Assignment: Starting at the line that contains "Image resolution: width=1218", set down each line exactly until the records end, keeping both ends and adding nothing.

Source information:
┄┄┄┄┄┄┄┄┄┄
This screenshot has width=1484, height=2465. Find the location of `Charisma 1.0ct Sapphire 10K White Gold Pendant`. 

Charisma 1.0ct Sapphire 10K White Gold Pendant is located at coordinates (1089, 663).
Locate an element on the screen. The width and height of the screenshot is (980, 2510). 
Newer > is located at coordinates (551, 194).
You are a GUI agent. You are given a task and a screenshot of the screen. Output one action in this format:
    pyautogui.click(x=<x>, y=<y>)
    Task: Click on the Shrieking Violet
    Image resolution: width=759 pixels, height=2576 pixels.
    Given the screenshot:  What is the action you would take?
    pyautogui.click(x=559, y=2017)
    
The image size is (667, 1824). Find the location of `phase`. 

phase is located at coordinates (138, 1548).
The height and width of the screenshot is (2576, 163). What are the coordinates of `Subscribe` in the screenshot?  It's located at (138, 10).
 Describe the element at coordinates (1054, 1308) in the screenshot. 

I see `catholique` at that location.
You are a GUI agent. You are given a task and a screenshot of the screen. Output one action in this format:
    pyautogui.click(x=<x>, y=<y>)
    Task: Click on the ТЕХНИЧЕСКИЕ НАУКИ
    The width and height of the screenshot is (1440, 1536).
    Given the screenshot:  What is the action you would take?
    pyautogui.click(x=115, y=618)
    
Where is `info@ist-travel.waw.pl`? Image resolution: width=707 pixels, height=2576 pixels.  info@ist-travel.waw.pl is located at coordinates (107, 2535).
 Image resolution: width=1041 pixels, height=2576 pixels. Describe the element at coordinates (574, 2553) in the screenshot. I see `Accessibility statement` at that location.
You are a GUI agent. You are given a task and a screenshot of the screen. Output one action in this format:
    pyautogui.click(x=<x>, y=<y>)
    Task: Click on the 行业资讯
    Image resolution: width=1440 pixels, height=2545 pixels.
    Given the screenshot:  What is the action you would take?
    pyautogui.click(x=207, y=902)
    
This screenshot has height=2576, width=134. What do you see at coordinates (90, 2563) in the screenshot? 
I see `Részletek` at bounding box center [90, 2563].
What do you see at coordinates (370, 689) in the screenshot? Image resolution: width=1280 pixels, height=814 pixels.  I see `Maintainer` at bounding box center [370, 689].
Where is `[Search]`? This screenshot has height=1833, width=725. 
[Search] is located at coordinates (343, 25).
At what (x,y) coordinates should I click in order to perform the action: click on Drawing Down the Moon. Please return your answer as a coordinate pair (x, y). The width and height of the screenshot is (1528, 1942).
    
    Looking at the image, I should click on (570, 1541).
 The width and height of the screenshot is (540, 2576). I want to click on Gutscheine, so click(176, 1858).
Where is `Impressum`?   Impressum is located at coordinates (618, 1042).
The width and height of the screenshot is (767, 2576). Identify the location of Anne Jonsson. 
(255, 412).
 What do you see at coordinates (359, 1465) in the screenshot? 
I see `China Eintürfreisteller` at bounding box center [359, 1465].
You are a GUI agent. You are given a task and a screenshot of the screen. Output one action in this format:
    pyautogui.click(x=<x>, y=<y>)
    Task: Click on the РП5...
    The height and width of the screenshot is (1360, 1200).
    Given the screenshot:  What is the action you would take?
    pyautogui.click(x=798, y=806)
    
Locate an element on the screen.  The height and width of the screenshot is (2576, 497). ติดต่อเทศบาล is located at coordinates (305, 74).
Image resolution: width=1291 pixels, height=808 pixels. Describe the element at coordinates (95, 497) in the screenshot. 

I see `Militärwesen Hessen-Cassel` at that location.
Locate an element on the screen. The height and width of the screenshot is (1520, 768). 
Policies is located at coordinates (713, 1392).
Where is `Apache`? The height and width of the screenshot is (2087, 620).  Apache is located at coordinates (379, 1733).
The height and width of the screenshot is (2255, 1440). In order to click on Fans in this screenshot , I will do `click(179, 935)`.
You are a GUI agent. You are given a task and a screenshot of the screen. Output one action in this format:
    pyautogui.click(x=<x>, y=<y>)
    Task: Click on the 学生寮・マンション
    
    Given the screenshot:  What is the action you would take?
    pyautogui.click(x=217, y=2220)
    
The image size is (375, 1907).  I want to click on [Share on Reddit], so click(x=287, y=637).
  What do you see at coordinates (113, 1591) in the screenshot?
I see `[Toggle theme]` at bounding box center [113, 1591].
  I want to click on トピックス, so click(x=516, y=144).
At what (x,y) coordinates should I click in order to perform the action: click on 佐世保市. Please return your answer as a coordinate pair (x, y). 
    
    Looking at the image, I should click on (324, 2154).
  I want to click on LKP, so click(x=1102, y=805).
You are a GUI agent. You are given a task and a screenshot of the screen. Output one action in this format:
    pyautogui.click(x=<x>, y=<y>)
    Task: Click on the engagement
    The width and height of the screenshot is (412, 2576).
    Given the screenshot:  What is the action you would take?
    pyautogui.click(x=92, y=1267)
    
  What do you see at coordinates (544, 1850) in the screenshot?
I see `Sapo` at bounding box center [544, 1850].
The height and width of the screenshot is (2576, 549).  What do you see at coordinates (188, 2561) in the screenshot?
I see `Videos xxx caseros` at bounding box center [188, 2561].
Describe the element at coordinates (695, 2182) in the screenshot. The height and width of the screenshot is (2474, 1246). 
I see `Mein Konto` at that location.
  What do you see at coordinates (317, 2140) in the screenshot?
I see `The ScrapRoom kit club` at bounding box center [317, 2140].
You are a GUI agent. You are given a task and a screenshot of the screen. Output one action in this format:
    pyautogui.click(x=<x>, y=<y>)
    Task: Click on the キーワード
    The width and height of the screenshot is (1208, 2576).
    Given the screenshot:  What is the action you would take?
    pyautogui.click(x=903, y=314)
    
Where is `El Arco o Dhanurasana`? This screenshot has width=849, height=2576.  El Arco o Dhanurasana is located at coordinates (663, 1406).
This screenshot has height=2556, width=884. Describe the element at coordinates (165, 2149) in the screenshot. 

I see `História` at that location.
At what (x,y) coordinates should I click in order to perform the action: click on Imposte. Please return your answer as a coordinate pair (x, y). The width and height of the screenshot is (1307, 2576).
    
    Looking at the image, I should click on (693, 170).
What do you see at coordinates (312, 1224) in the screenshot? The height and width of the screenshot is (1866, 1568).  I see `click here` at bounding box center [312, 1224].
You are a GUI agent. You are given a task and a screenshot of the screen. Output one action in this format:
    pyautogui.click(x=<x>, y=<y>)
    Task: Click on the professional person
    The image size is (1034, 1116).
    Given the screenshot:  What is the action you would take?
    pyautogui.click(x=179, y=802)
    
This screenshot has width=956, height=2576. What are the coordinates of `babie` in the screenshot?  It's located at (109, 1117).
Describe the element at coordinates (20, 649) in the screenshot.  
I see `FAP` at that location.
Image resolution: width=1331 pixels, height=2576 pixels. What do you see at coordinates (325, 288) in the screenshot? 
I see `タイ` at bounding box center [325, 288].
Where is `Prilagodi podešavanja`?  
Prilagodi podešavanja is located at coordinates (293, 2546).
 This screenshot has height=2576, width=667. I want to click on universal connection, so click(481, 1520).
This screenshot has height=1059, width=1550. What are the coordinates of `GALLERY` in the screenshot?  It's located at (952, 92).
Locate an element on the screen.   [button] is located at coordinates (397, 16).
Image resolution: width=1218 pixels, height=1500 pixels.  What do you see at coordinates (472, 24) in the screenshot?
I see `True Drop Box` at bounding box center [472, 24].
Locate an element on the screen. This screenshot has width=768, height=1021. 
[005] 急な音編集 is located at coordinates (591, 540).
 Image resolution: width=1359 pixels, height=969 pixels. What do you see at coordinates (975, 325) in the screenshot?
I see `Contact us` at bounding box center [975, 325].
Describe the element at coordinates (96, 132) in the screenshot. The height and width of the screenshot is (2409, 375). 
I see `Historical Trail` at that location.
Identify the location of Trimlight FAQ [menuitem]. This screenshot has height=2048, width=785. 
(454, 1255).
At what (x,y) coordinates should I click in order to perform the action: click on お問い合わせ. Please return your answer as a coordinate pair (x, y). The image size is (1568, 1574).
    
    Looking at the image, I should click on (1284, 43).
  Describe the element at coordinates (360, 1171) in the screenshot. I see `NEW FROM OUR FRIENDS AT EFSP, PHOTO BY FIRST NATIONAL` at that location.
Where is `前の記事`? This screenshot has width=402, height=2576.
┄┄┄┄┄┄┄┄┄┄
Response below:
Image resolution: width=1218 pixels, height=1500 pixels.  What do you see at coordinates (472, 24) in the screenshot?
I see `True Drop Box` at bounding box center [472, 24].
Locate an element on the screen. This screenshot has width=768, height=1021. 
[005] 急な音編集 is located at coordinates (591, 540).
 Image resolution: width=1359 pixels, height=969 pixels. What do you see at coordinates (975, 325) in the screenshot?
I see `Contact us` at bounding box center [975, 325].
Describe the element at coordinates (96, 132) in the screenshot. The height and width of the screenshot is (2409, 375). 
I see `Historical Trail` at that location.
Identify the location of Trimlight FAQ [menuitem]. This screenshot has height=2048, width=785. 
(454, 1255).
At what (x,y) coordinates should I click in order to perform the action: click on お問い合わせ. Please return your answer as a coordinate pair (x, y). The image size is (1568, 1574).
    
    Looking at the image, I should click on (1284, 43).
  Describe the element at coordinates (360, 1171) in the screenshot. I see `NEW FROM OUR FRIENDS AT EFSP, PHOTO BY FIRST NATIONAL` at that location.
Where is `前の記事`? This screenshot has width=402, height=2576.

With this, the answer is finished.